Les SPAC présentent également un risque important de fraude ; suite à la croissance fulgurante du modèle, il y a eu une longue liste de poursuites d’investisseurs et d’entreprises qui n’ont pas tenu leurs promesses.
Azkazoo, un service de streaming musical qui est devenu public grâce à une acquisition de SPAC, a affirmé qu’il comptait 38,2 millions d’utilisateurs enregistrés, 4,6 millions d’abonnés payants et plus de 120 millions de dollars de revenus, selon la Securities and Exchange Commission. En fait, l’entreprise n’avait ni utilisateurs ni revenus. L’entreprise a conclu un règlement de 38,8 millions de dollars avec la SEC.

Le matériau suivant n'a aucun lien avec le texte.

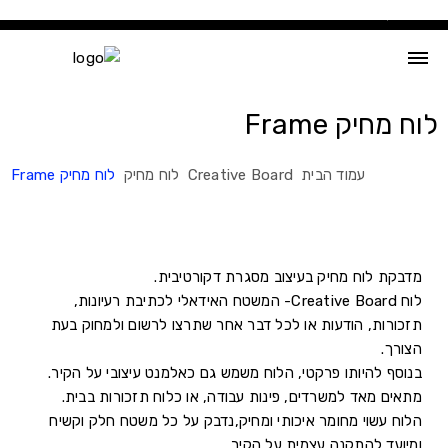
Ski
t
conten
לוח מחיק Frame
עמוד הבית
Creative Board
לוח מחיק
לוח מחיק Frame
מדבקת לוח מחיק בעיצוב מסגרת דקורטיבית.
לוח Creative Board- המשטח האידאלי לכתיבת רעיונות,
תזכורות, הודעות או לכל דבר אחר שתרצו לרשום ולמחוק בעת
הצורך.
בנוסף להיותו פרקטי, הלוח משמש גם כאלמנט עיצובי על הקיר.
מתאים מאד למשרדים, פינות עבודה, או כלוח תזכורות בבית.
הלוח עשוי מחומר איכותי ומחיק,נדבק על כל משטח חלק וקשיח
ומיועד להתקנה עצמית על הקיר.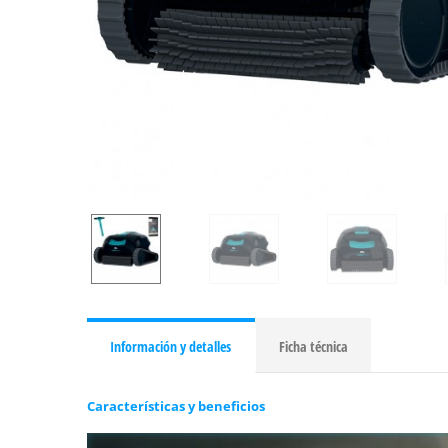
Información y detalles
Ficha técnica
Características y beneficios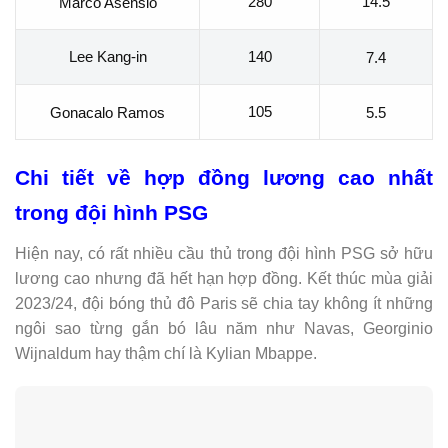
280
14.5
Marco Asensio
Lee Kang-in
140
7.4
105
Gonacalo Ramos
5.5
Chi tiết về hợp đồng lương cao nhất
trong đội hình PSG
Hiện nay, có rất nhiều cầu thủ trong đội hình PSG sở hữu
lương cao nhưng đã hết hạn hợp đồng. Kết thúc mùa giải
2023/24, đội bóng thủ đô Paris sẽ chia tay không ít những
ngôi sao từng gắn bó lâu năm như Navas, Georginio
Wijnaldum hay thậm chí là Kylian Mbappe.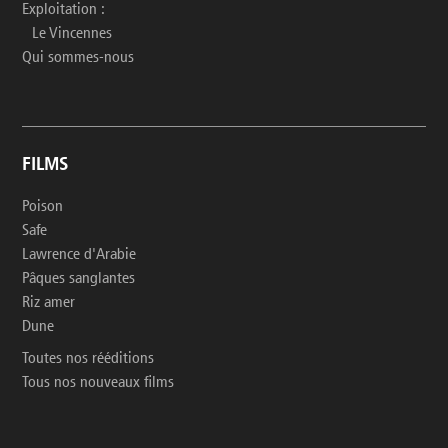
Exploitation :
Le Vincennes
Qui sommes-nous
FILMS
Poison
Safe
Lawrence d'Arabie
Pâques sanglantes
Riz amer
Dune
Toutes nos rééditions
Tous nos nouveaux films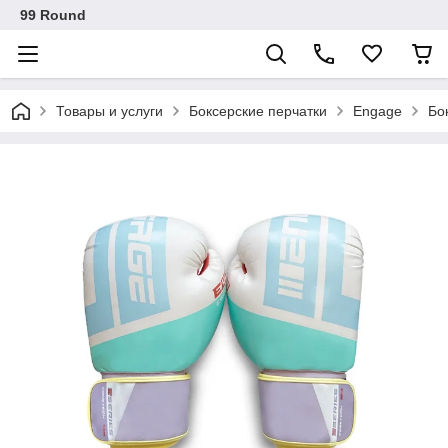
99 Round
Товары и услуги
Боксерские перчатки
Engage
Бо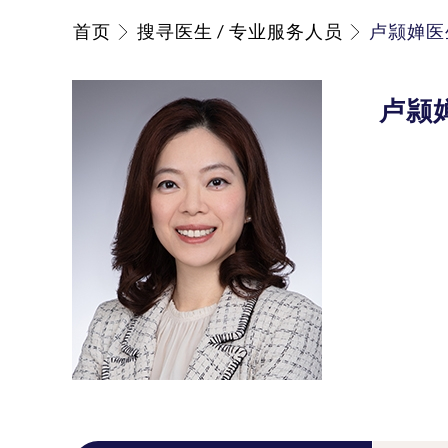
首页
搜寻医生 / 专业服务人员
卢颕婵医
卢颕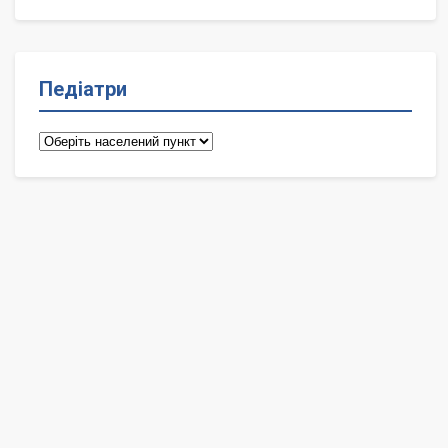
Педіатри
Педіатри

Nikola Corporation, une entreprise de camions électriques qui était autrefois un chouchou du modèle d’acquisition SPAC alors que son action a catapulté en valeur en 2020, a accepté en décembre un règlement de 125 millions de dollars pour des allégations selon lesquelles la société aurait induit les investisseurs en erreur sur sa technologie. L’action se négocie désormais à un peu moins de 7 dollars par action, soit près d’un dixième de la valeur de son sommet il y a deux ans.
Les SPAC présentent également des risques distincts pour les investisseurs extérieurs, car les sponsors peuvent acquérir des actions gratuitement ou à des prix très avantageux. Dans de nombreuses transactions SPAC, les sponsors ont pu repartir avec des bénéfices même avec un cours boursier en baisse. En d’autres termes, le potentiel de fraude est plus élevé car le risque porté par les mauvais paris pèse souvent plus sur les investisseurs réguliers que sur les riches sponsors SPAC.
“Le conflit d’intérêts ne commence pas à capturer le niveau de trafic d’influence potentiellement impliqué dans cet accord”, a déclaré Hartung.